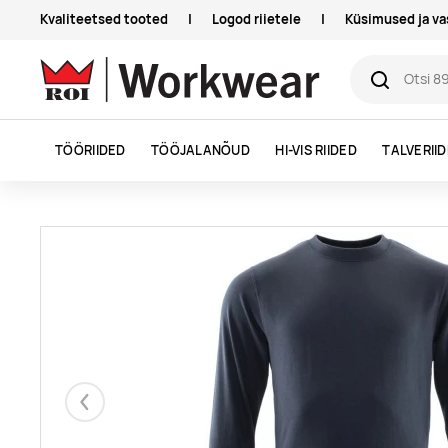
Kvaliteetsed tooted
|
Logod riietele
|
Küsimused ja v
TÖÖRIIDED
TÖÖJALANÕUD
HI-VIS RIIDED
TALVERII
Eelmised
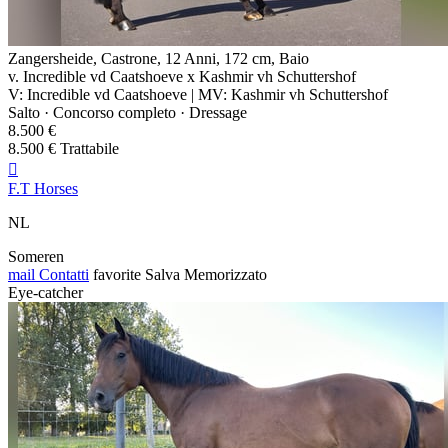
Zangersheide, Castrone, 12 Anni, 172 cm, Baio
v. Incredible vd Caatshoeve x Kashmir vh Schuttershof
V: Incredible vd Caatshoeve | MV: Kashmir vh Schuttershof
Salto · Concorso completo · Dressage
8.500 €
8.500 € Trattabile

F.T Horses
NL
Someren
mail
Contatti
favorite
Salva
Memorizzato
Eye-catcher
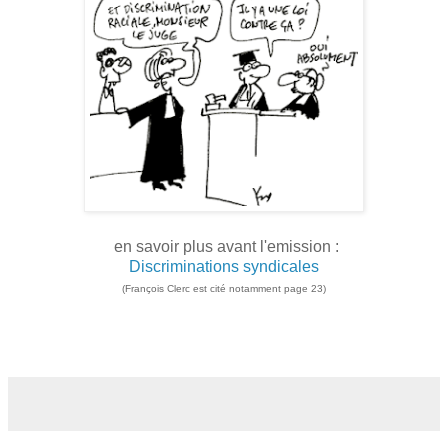
en savoir plus avant l'emission :
Discriminations syndicales
(François Clerc est cité notamment page 23)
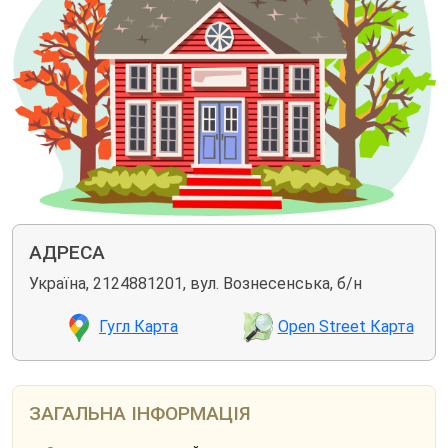
АДРЕСА
Україна, 2124881201, вул. Вознесенська, б/н
Гугл Карта
Open Street Карта
ЗАГАЛЬНА ІНФОРМАЦІЯ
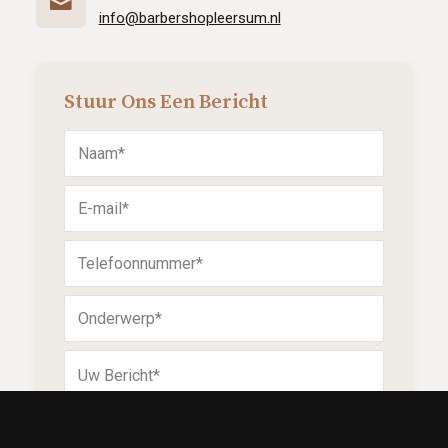
info@barbershopleersum.nl
Stuur Ons Een Bericht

* **Problem statement**
The expected answer is a number and nothing else: how many lines above include the word "Kashmir".

* **Answer box**
2